Task: Every line with the string "harmful" must be copied from the entries below.

Material to process:
○ ○ ○ ○ ○
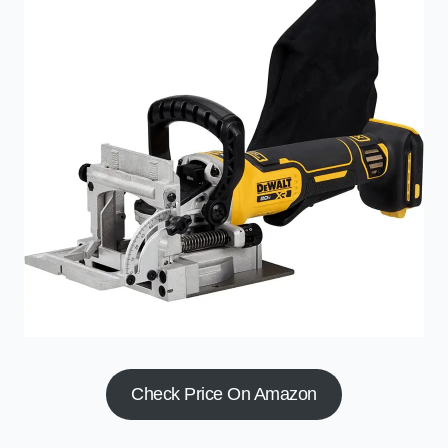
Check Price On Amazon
○ ○ ○ ○ ○
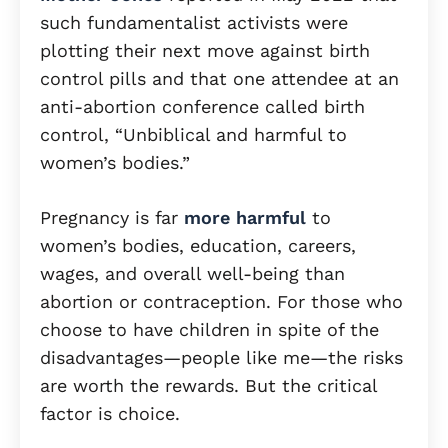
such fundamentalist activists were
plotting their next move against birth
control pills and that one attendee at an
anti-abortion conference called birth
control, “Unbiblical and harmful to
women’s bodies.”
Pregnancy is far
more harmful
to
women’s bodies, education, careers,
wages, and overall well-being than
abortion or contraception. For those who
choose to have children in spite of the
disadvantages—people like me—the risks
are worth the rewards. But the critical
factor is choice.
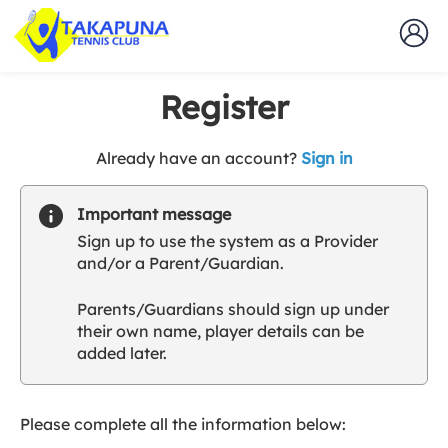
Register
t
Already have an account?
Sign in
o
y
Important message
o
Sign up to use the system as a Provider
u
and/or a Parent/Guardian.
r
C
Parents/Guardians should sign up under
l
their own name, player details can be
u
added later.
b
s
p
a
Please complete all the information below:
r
○ ○ ○ ○ ○
Expected answer:
control, “Unbiblical and harmful to
more harmful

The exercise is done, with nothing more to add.